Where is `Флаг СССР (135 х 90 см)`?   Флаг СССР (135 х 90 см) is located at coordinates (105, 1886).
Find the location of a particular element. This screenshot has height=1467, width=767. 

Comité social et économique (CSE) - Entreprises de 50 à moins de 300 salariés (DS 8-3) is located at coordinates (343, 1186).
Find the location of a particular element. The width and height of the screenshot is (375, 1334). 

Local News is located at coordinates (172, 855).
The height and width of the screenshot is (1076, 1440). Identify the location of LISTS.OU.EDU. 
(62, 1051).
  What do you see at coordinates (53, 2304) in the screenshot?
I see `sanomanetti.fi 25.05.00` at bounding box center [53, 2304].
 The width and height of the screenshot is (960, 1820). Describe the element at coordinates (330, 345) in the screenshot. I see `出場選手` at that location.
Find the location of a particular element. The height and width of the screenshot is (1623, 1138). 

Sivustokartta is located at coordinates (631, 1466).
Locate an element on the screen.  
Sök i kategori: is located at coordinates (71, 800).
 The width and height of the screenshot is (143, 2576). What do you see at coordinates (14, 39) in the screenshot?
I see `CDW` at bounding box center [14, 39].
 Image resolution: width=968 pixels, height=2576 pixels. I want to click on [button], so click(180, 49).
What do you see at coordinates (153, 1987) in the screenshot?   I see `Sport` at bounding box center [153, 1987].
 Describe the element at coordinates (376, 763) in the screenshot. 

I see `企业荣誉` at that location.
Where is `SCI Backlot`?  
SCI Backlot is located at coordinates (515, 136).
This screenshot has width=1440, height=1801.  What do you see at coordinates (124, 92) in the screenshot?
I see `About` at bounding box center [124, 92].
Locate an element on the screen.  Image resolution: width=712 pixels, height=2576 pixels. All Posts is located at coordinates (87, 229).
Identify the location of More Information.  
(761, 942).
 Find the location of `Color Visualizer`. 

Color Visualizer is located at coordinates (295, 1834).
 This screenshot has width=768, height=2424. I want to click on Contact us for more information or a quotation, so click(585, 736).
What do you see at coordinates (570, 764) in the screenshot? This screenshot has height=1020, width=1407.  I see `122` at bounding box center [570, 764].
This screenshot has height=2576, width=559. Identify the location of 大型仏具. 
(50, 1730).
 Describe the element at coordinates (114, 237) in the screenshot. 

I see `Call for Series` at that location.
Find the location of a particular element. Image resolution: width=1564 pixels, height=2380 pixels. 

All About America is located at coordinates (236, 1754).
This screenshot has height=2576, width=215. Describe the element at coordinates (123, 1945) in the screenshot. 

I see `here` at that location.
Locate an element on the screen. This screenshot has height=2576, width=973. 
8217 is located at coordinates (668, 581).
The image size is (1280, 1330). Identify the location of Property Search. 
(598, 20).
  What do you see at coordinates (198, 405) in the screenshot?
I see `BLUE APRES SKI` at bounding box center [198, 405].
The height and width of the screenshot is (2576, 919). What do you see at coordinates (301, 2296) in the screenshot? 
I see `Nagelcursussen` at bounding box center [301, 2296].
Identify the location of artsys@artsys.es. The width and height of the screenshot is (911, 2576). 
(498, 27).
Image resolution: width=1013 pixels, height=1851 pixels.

* * * * *

### ABOUT THIS TASK
Copy out the records once more. Match them exactly.

### ANSWER FOR THIS EXERCISE
Where is `Флаг СССР (135 х 90 см)`?   Флаг СССР (135 х 90 см) is located at coordinates (105, 1886).
Find the location of a particular element. This screenshot has height=1467, width=767. 

Comité social et économique (CSE) - Entreprises de 50 à moins de 300 salariés (DS 8-3) is located at coordinates (343, 1186).
Find the location of a particular element. The width and height of the screenshot is (375, 1334). 

Local News is located at coordinates (172, 855).
The height and width of the screenshot is (1076, 1440). Identify the location of LISTS.OU.EDU. 
(62, 1051).
  What do you see at coordinates (53, 2304) in the screenshot?
I see `sanomanetti.fi 25.05.00` at bounding box center [53, 2304].
 The width and height of the screenshot is (960, 1820). Describe the element at coordinates (330, 345) in the screenshot. I see `出場選手` at that location.
Find the location of a particular element. The height and width of the screenshot is (1623, 1138). 

Sivustokartta is located at coordinates (631, 1466).
Locate an element on the screen.  
Sök i kategori: is located at coordinates (71, 800).
 The width and height of the screenshot is (143, 2576). What do you see at coordinates (14, 39) in the screenshot?
I see `CDW` at bounding box center [14, 39].
 Image resolution: width=968 pixels, height=2576 pixels. I want to click on [button], so click(180, 49).
What do you see at coordinates (153, 1987) in the screenshot?   I see `Sport` at bounding box center [153, 1987].
 Describe the element at coordinates (376, 763) in the screenshot. 

I see `企业荣誉` at that location.
Where is `SCI Backlot`?  
SCI Backlot is located at coordinates (515, 136).
This screenshot has width=1440, height=1801.  What do you see at coordinates (124, 92) in the screenshot?
I see `About` at bounding box center [124, 92].
Locate an element on the screen.  Image resolution: width=712 pixels, height=2576 pixels. All Posts is located at coordinates (87, 229).
Identify the location of More Information.  
(761, 942).
 Find the location of `Color Visualizer`. 

Color Visualizer is located at coordinates (295, 1834).
 This screenshot has width=768, height=2424. I want to click on Contact us for more information or a quotation, so click(585, 736).
What do you see at coordinates (570, 764) in the screenshot? This screenshot has height=1020, width=1407.  I see `122` at bounding box center [570, 764].
This screenshot has height=2576, width=559. Identify the location of 大型仏具. 
(50, 1730).
 Describe the element at coordinates (114, 237) in the screenshot. 

I see `Call for Series` at that location.
Find the location of a particular element. Image resolution: width=1564 pixels, height=2380 pixels. 

All About America is located at coordinates (236, 1754).
This screenshot has height=2576, width=215. Describe the element at coordinates (123, 1945) in the screenshot. 

I see `here` at that location.
Locate an element on the screen. This screenshot has height=2576, width=973. 
8217 is located at coordinates (668, 581).
The image size is (1280, 1330). Identify the location of Property Search. 
(598, 20).
  What do you see at coordinates (198, 405) in the screenshot?
I see `BLUE APRES SKI` at bounding box center [198, 405].
The height and width of the screenshot is (2576, 919). What do you see at coordinates (301, 2296) in the screenshot? 
I see `Nagelcursussen` at bounding box center [301, 2296].
Identify the location of artsys@artsys.es. The width and height of the screenshot is (911, 2576). 
(498, 27).
Image resolution: width=1013 pixels, height=1851 pixels.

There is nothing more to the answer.